*** DATASET RECORDS ***

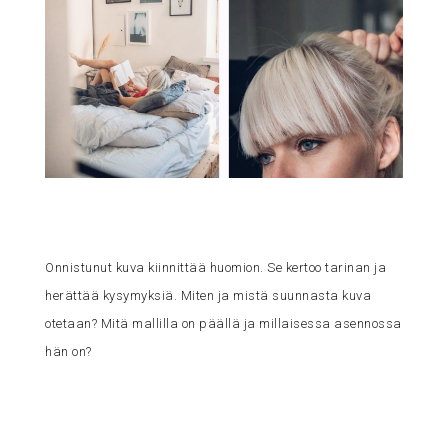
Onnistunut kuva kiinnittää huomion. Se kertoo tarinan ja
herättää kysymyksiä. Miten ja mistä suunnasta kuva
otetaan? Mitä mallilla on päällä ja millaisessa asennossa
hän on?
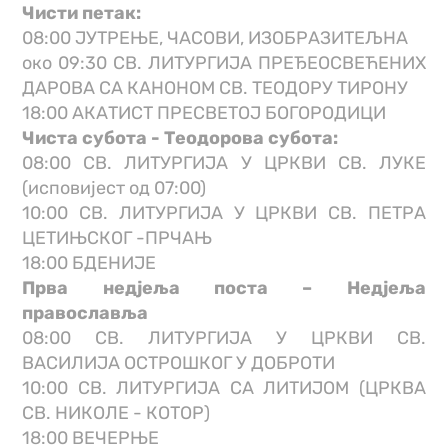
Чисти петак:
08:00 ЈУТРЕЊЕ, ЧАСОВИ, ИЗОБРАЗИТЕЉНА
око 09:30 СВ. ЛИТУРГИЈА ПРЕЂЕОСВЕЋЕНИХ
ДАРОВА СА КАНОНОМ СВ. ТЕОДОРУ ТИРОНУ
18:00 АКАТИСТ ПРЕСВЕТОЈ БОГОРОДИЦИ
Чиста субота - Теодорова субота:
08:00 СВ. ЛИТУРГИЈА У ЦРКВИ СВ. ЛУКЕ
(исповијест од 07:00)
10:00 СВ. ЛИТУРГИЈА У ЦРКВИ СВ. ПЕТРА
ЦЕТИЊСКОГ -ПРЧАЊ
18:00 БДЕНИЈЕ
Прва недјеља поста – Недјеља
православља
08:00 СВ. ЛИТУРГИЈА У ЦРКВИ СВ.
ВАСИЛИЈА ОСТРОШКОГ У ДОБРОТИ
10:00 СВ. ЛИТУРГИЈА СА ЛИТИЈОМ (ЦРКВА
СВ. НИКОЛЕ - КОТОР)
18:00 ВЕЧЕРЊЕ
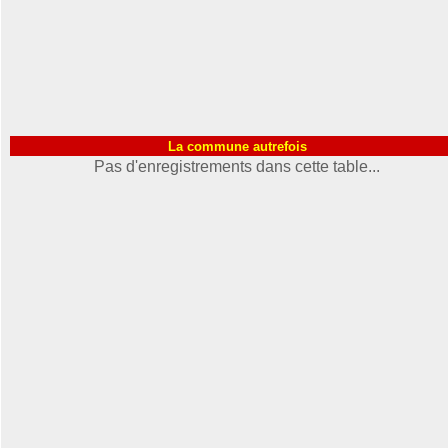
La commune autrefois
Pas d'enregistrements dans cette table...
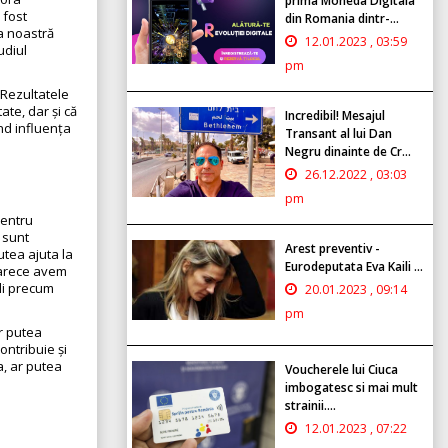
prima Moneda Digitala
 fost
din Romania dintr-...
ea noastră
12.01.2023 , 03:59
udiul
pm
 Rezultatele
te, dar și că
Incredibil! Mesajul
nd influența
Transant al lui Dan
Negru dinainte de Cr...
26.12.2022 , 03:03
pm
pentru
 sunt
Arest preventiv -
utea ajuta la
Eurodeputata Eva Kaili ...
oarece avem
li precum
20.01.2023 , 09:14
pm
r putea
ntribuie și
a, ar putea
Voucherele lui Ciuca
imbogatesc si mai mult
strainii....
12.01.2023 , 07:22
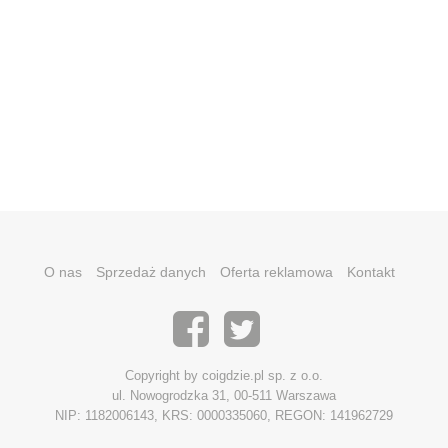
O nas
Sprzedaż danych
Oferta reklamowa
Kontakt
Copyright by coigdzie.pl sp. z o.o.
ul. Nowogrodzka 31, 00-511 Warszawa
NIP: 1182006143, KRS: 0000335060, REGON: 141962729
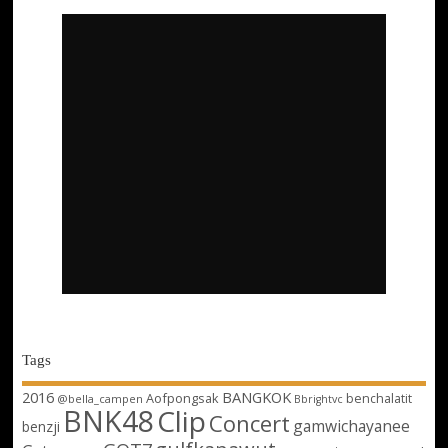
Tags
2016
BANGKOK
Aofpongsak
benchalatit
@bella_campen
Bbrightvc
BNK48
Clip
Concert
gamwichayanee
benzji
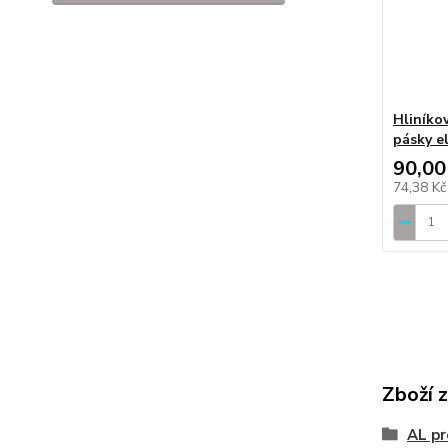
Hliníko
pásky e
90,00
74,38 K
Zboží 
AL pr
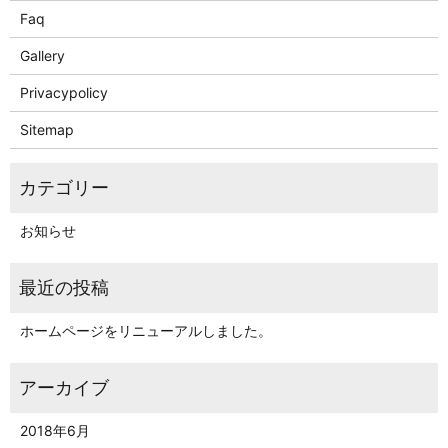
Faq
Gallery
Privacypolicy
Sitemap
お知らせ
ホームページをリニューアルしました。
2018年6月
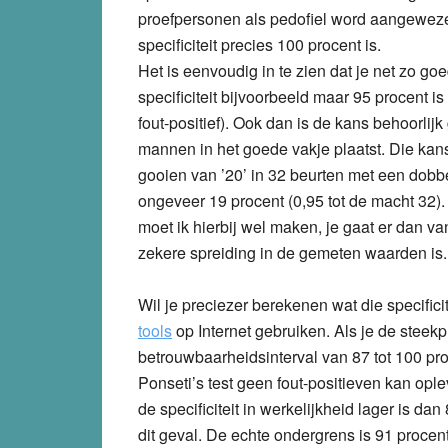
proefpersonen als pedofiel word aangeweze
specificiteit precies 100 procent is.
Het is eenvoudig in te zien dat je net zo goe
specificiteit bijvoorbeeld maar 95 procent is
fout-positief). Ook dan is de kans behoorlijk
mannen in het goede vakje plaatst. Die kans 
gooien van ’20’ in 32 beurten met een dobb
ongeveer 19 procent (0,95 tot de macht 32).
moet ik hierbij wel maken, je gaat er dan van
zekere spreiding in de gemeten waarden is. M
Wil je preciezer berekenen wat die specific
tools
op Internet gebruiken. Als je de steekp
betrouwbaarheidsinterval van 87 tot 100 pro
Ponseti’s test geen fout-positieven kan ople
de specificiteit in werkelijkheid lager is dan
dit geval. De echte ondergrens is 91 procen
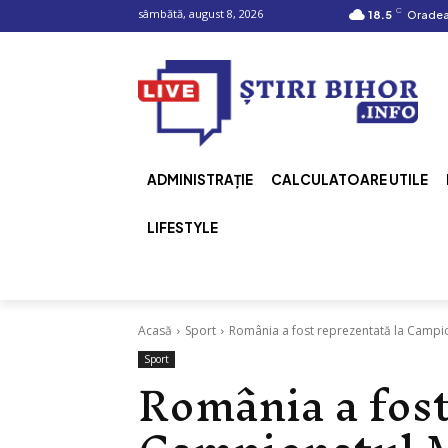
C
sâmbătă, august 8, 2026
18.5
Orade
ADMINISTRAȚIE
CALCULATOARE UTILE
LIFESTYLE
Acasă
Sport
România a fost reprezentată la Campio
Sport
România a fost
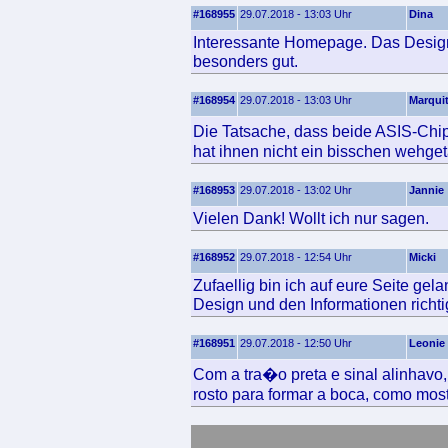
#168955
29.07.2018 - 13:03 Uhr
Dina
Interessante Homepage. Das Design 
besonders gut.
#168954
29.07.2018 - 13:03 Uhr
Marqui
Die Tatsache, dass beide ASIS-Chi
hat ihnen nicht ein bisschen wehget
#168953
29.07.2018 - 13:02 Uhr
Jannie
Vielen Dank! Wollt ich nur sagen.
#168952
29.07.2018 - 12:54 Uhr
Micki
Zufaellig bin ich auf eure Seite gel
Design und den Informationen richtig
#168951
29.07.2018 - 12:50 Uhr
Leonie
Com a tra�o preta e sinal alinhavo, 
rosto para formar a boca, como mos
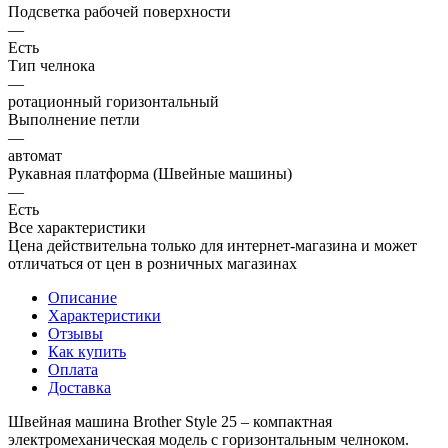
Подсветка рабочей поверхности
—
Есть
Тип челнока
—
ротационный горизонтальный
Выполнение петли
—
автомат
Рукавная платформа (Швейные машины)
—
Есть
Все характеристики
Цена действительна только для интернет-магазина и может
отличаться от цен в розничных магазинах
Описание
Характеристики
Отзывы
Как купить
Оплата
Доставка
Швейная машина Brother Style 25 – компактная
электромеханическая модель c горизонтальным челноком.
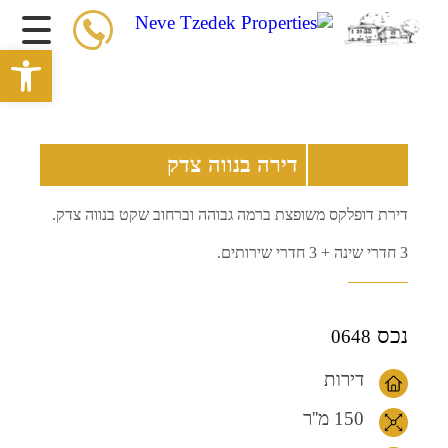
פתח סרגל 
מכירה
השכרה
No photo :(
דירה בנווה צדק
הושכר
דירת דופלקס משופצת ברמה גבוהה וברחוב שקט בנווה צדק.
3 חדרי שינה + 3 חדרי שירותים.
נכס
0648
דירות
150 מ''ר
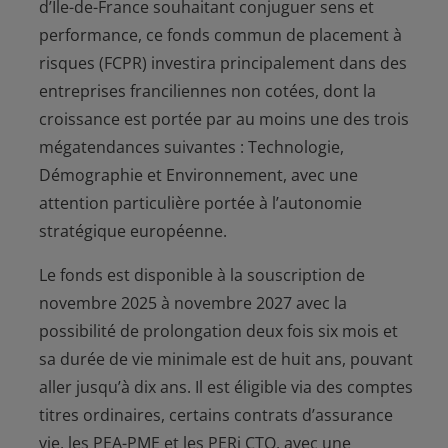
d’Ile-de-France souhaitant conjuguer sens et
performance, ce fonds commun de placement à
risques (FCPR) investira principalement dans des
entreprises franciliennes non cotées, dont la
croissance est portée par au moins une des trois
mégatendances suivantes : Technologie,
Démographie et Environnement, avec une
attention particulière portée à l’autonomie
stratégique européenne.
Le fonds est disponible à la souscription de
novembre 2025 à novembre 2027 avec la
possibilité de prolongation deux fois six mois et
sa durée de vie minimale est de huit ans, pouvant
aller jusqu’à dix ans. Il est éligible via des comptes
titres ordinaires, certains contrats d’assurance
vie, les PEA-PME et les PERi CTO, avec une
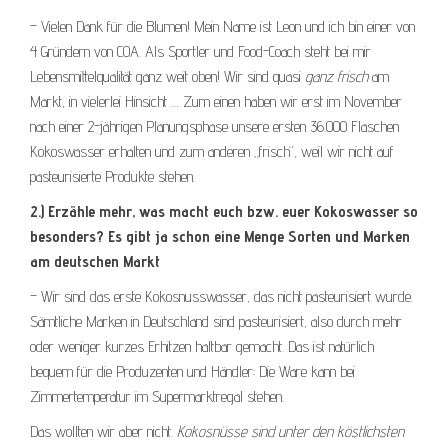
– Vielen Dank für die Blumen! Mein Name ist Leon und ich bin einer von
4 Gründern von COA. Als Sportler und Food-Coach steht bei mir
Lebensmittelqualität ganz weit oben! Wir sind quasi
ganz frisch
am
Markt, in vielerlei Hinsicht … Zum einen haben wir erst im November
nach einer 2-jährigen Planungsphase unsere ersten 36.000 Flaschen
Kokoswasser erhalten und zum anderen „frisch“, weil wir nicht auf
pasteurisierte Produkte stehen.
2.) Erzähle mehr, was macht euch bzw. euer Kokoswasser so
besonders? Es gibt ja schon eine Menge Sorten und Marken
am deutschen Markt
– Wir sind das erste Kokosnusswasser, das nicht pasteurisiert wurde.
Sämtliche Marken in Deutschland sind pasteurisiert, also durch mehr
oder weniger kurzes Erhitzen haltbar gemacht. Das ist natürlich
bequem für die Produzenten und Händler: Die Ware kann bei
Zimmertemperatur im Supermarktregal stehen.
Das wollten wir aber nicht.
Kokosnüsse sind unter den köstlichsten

*** End of DATASET RECORDS ***

WORK REQUEST
Write out every entry above exactly as it stands, minus the pictures.

OUTPUT BELOW
Onnistunut kuva kiinnittää huomion. Se kertoo tarinan ja
herättää kysymyksiä. Miten ja mistä suunnasta kuva
otetaan? Mitä mallilla on päällä ja millaisessa asennossa
hän on?
Чисти петак:
08:00 ЈУТРЕЊЕ, ЧАСОВИ, ИЗОБРАЗИТЕЉНА
око 09:30 СВ. ЛИТУРГИЈА ПРЕЂЕОСВЕЋЕНИХ
ДАРОВА СА КАНОНОМ СВ. ТЕОДОРУ ТИРОНУ
18:00 АКАТИСТ ПРЕСВЕТОЈ БОГОРОДИЦИ
Чиста субота - Теодорова субота:
08:00 СВ. ЛИТУРГИЈА У ЦРКВИ СВ. ЛУКЕ
(исповијест од 07:00)
10:00 СВ. ЛИТУРГИЈА У ЦРКВИ СВ. ПЕТРА
ЦЕТИЊСКОГ -ПРЧАЊ
18:00 БДЕНИЈЕ
Прва недјеља поста – Недјеља
православља
08:00 СВ. ЛИТУРГИЈА У ЦРКВИ СВ.
ВАСИЛИЈА ОСТРОШКОГ У ДОБРОТИ
10:00 СВ. ЛИТУРГИЈА СА ЛИТИЈОМ (ЦРКВА
СВ. НИКОЛЕ - КОТОР)
18:00 ВЕЧЕРЊЕ
La commune autrefois
Pas d'enregistrements dans cette table...
prima Moneda Digitala
 fost
din Romania dintr-...
ea noastră
12.01.2023 , 03:59
udiul
pm
 Rezultatele
te, dar și că
Incredibil! Mesajul
nd influența
Transant al lui Dan
Negru dinainte de Cr...
26.12.2022 , 03:03
pm
pentru
 sunt
Arest preventiv -
utea ajuta la
Eurodeputata Eva Kaili ...
oarece avem
li precum
20.01.2023 , 09:14
pm
r putea
ntribuie și
a, ar putea
Voucherele lui Ciuca
imbogatesc si mai mult
strainii....
12.01.2023 , 07:22
O nas
Sprzedaż danych
Oferta reklamowa
Kontakt
Copyright by coigdzie.pl sp. z o.o.
ul. Nowogrodzka 31, 00-511 Warszawa
NIP: 1182006143, KRS: 0000335060, REGON: 141962729
Tags
2016
BANGKOK
Aofpongsak
benchalatit
@bella_campen
Bbrightvc
BNK48
Clip
Concert
gamwichayanee
benzji
Hliníko
pásky e
90,00
74,38 K
Zboží 
AL pr
Faq
Gallery
Privacypolicy
Sitemap
お知らせ
ホームページをリニューアルしました。
2018年6月
proefpersonen als pedofiel word aangeweze
specificiteit precies 100 procent is.
Het is eenvoudig in te zien dat je net zo goe
specificiteit bijvoorbeeld maar 95 procent is
fout-positief). Ook dan is de kans behoorlijk
mannen in het goede vakje plaatst. Die kans 
gooien van ’20’ in 32 beurten met een dobb
ongeveer 19 procent (0,95 tot de macht 32).
moet ik hierbij wel maken, je gaat er dan van
zekere spreiding in de gemeten waarden is. M
Wil je preciezer berekenen wat die specific
tools
op Internet gebruiken. Als je de steekp
betrouwbaarheidsinterval van 87 tot 100 pro
Ponseti’s test geen fout-positieven kan ople
de specificiteit in werkelijkheid lager is dan
dit geval. De echte ondergrens is 91 procen
C
sâmbătă, august 8, 2026
18.5
Orade
ADMINISTRAȚIE
CALCULATOARE UTILE
LIFESTYLE
Acasă
Sport
România a fost reprezentată la Campio
Sport
România a fost
#168955
29.07.2018 - 13:03 Uhr
Dina
Interessante Homepage. Das Design 
besonders gut.
#168954
29.07.2018 - 13:03 Uhr
Marqui
Die Tatsache, dass beide ASIS-Chi
hat ihnen nicht ein bisschen wehget
#168953
29.07.2018 - 13:02 Uhr
Jannie
Vielen Dank! Wollt ich nur sagen.
#168952
29.07.2018 - 12:54 Uhr
Micki
Zufaellig bin ich auf eure Seite gel
Design und den Informationen richtig
#168951
29.07.2018 - 12:50 Uhr
Leonie
Com a tra�o preta e sinal alinhavo, 
rosto para formar a boca, como mos
Подсветка рабочей поверхности
—
Есть
Тип челнока
—
ротационный горизонтальный
Выполнение петли
—
автомат
Рукавная платформа (Швейные машины)
—
Есть
Все характеристики
Цена действительна только для интернет-магазина и может
отличаться от цен в розничных магазинах
Описание
Характеристики
Отзывы
Как купить
Оплата
Доставка
Швейная машина Brother Style 25 – компактная
электромеханическая модель c горизонтальным челноком.
פתח סרגל 
מכירה
השכרה
No photo :(
דירה בנווה צדק
הושכר
דירת דופלקס משופצת ברמה גבוהה וברחוב שקט בנווה צדק.
3 חדרי שינה + 3 חדרי שירותים.
נכס
0648
דירות
150 מ''ר
d’Ile-de-France souhaitant conjuguer sens et
performance, ce fonds commun de placement à
risques (FCPR) investira principalement dans des
entreprises franciliennes non cotées, dont la
croissance est portée par au moins une des trois
mégatendances suivantes : Technologie,
Démographie et Environnement, avec une
attention particulière portée à l’autonomie
stratégique européenne.
Le fonds est disponible à la souscription de
novembre 2025 à novembre 2027 avec la
possibilité de prolongation deux fois six mois et
sa durée de vie minimale est de huit ans, pouvant
aller jusqu’à dix ans. Il est éligible via des comptes
titres ordinaires, certains contrats d’assurance
vie, les PEA-PME et les PERi CTO, avec une
– Vielen Dank für die Blumen! Mein Name ist Leon und ich bin einer von
4 Gründern von COA. Als Sportler und Food-Coach steht bei mir
Lebensmittelqualität ganz weit oben! Wir sind quasi
ganz frisch
am
Markt, in vielerlei Hinsicht … Zum einen haben wir erst im November
nach einer 2-jährigen Planungsphase unsere ersten 36.000 Flaschen
Kokoswasser erhalten und zum anderen „frisch“, weil wir nicht auf
pasteurisierte Produkte stehen.
2.) Erzähle mehr, was macht euch bzw. euer Kokoswasser so
besonders? Es gibt ja schon eine Menge Sorten und Marken
am deutschen Markt
– Wir sind das erste Kokosnusswasser, das nicht pasteurisiert wurde.
Sämtliche Marken in Deutschland sind pasteurisiert, also durch mehr
oder weniger kurzes Erhitzen haltbar gemacht. Das ist natürlich
bequem für die Produzenten und Händler: Die Ware kann bei
Zimmertemperatur im Supermarktregal stehen.
Das wollten wir aber nicht.
Kokosnüsse sind unter den köstlichsten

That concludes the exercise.